Richmond Barracks was originally built in 1810-1814. Soldiers from the barracks served in the Boer War and the Crimean War, the Boer War, and the First World War; amongst the latter was the poet Francis Ledwidge. It is of particular relevance to the Easter Rising of 1916, as large numbers of prisoners were detained in the barracks after the surrender. The signatories of the proclamation (with the exception of James Connolly) and other leaders were interned, court-martialled and sentenced to death in the barracks. Others detained in Richmond Barracks after the rising included Eamon De Valera, W.T. Cosgrave, and Michael Collins. In 1922 the Barracks was handed over to the Free State Army and renamed Keogh Barracks. In 1924 they were handed over to Dublin Corporation, converted into housing, and renamed Keogh Square. The three buildings which remain today were retained for educational purposes and in 1929 became a Christian Brothers’ School. The €3.5 million restoration works, which are being developed in collaboration with Dublin City Council, St. Michael’s Estate Regeneration Board, the Inchicore-Kilmainham Heritage Group and other stakeholders, will allow the barracks to become a cultural, education, and heritage facility.

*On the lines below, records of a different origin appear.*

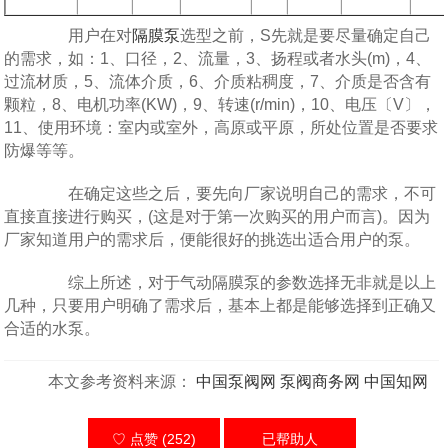
用户在对
隔膜泵
选型之前，S先就是要尽量确定自己
的需求，如：1、口径，2、流量，3、扬程或者水头(m)，4、
过流材质，5、流体介质，6、介质粘稠度，7、介质是否含有
颗粒，8、电机功率(KW)，9、转速(r/min)，10、电压〔V〕，
11、使用环境：室内或室外，高原或平原，所处位置是否要求
防爆等等。
在确定这些之后，要先向厂家说明自己的需求，不可
直接直接进行购买，(这是对于第一次购买的用户而言)。因为
厂家知道用户的需求后，便能很好的挑选出适合用户的泵。
综上所述，对于气动隔膜泵的参数选择无非就是以上
几种，只要用户明确了需求后，基本上都是能够选择到正确又
合适的水泵。
本文参考资料来源：
中国泵阀网
泵阀商务网
中国知网
♡ 点赞 (252)
已帮助
人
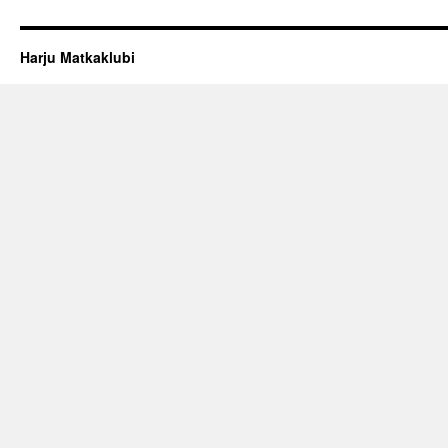
Harju Matkaklubi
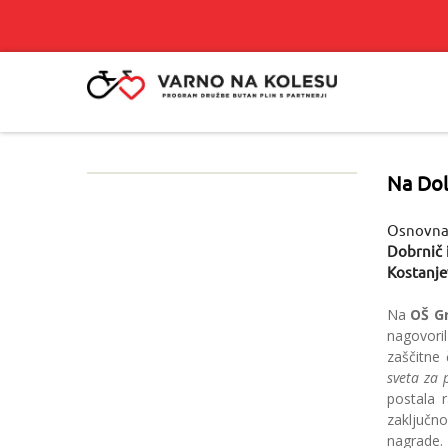
Na Dole
Osnovna š
Dobrnič 
Kostanje
Na
OŠ G
nagovori
zaščitne 
sveta za 
postala 
zaključno
nagrade.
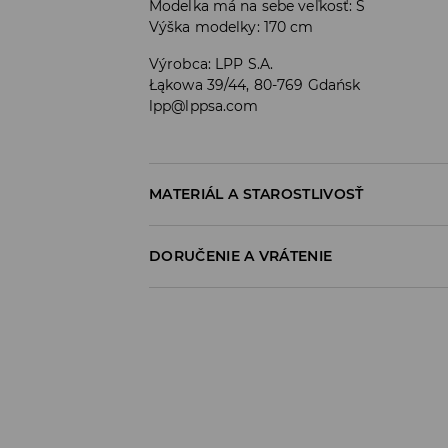
Modelka má na sebe veľkosť: S
Výška modelky: 170 cm
Výrobca
:
LPP S.A.
Łąkowa 39/44, 80-769 Gdańsk
lpp@lppsa.com
MATERIÁL A STAROSTLIVOSŤ
PRVÝ MATERIÁL
:
70% MODAL, 30% POLYESTER
DORUČENIE A VRÁTENIE
PO PRANÍ VYTVAROVAŤ A SUŠIŤ ROZPRESTRE
Zásada dodania
Osobný odber v predajni
ZADARMO
1-6 pracovné dni
SPS balíkovo (Online platba)
do 37 EUR - 2,99 EUR (vrátane DPH)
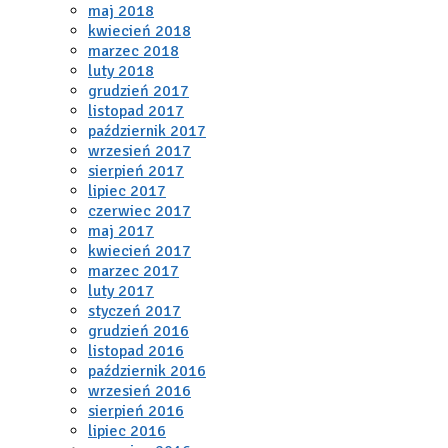
maj 2018
kwiecień 2018
marzec 2018
luty 2018
grudzień 2017
listopad 2017
październik 2017
wrzesień 2017
sierpień 2017
lipiec 2017
czerwiec 2017
maj 2017
kwiecień 2017
marzec 2017
luty 2017
styczeń 2017
grudzień 2016
listopad 2016
październik 2016
wrzesień 2016
sierpień 2016
lipiec 2016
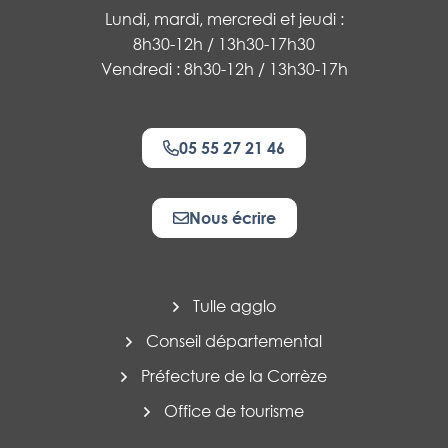
Lundi, mardi, mercredi et jeudi :
8h30-12h / 13h30-17h30
Vendredi : 8h30-12h / 13h30-17h
05 55 27 21 46
Nous écrire
Tulle agglo
Conseil départemental
Préfecture de la Corrèze
Office de tourisme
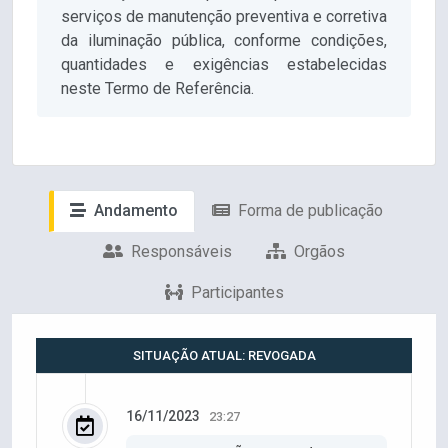
serviços de manutenção preventiva e corretiva
da iluminação pública, conforme condições,
quantidades e exigências estabelecidas
neste Termo de Referência.
Andamento
Forma de publicação
Responsáveis
Orgãos
Participantes
SITUAÇÃO ATUAL: REVOGADA
16/11/2023
23:27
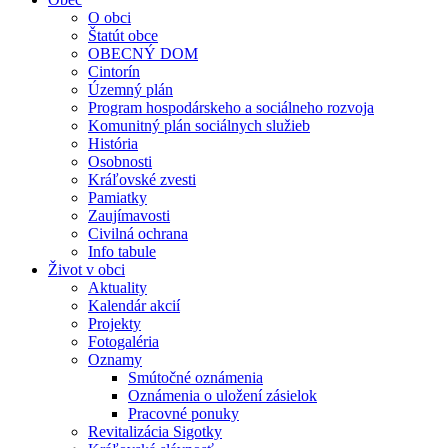
O obci
Štatút obce
OBECNÝ DOM
Cintorín
Územný plán
Program hospodárskeho a sociálneho rozvoja
Komunitný plán sociálnych služieb
História
Osobnosti
Kráľovské zvesti
Pamiatky
Zaujímavosti
Civilná ochrana
Info tabule
Život v obci
Aktuality
Kalendár akcií
Projekty
Fotogaléria
Oznamy
Smútočné oznámenia
Oznámenia o uložení zásielok
Pracovné ponuky
Revitalizácia Sigotky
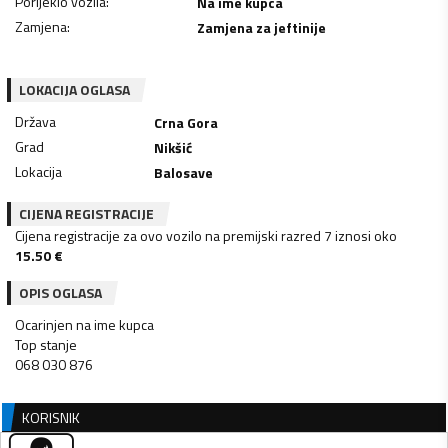
Porijeklo vozila
:
Na ime kupca
Zamjena
:
Zamjena za jeftinije
LOKACIJA OGLASA
Država
Crna Gora
Grad
Nikšić
Lokacija
Balosave
CIJENA REGISTRACIJE
Cijena registracije za ovo vozilo na premijski razred 7 iznosi oko
15.50
€
OPIS OGLASA
Ocarinjen na ime kupca
Top stanje
068 030 876
KORISNIK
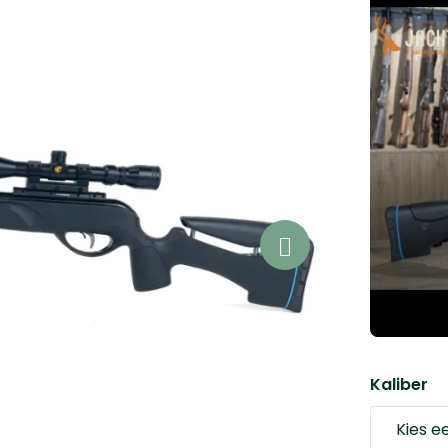
Kaliber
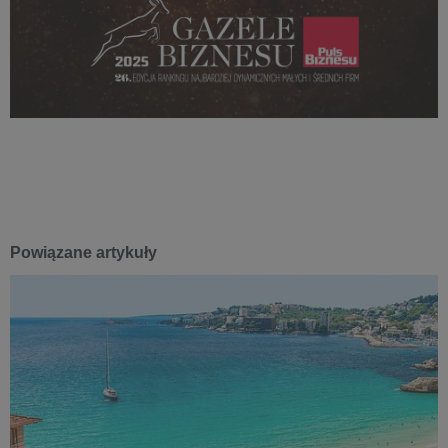
Powiązane artykuły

Speaking at the launch of the project, Minister Humphreys noted that ‘Richmond Barracks is particularly remembered as the place of confinement for so many of the personnel of the Easter Rising. It is in that context I welcome this regenerative proposal for the Barracks, which will recognise it as one of the key heritage projects in our centenary programme. I would also like to acknowledge the position of the soldiers of the Royal Irish Regiment who were stationed here in 1916 – I’m sure that most of them could never have imagined being called upon to fight Irishmen in Dublin when they signed up; they must have felt themselves to be in an impossible position. it is right that we should remember all of those associated with Richmond Barracks who lost their lives due to conflict, and I am very keen to see their stories told. I would like to commend the work carried out by the St. Michael’s Estate Regeneration Board in advancing proposals for the development of this site as well as highlighting the important role that these buildings played in our national history. This project is part of the €22 million capital funding package announced by my Department, which will see a number of other projects completed in time for the 1916 Commemorations, including the interpretive centre at the GPO, and the visitor facility at Kilmainham Gaol. I look forward to these projects progressing over the next 12 to 18 months’.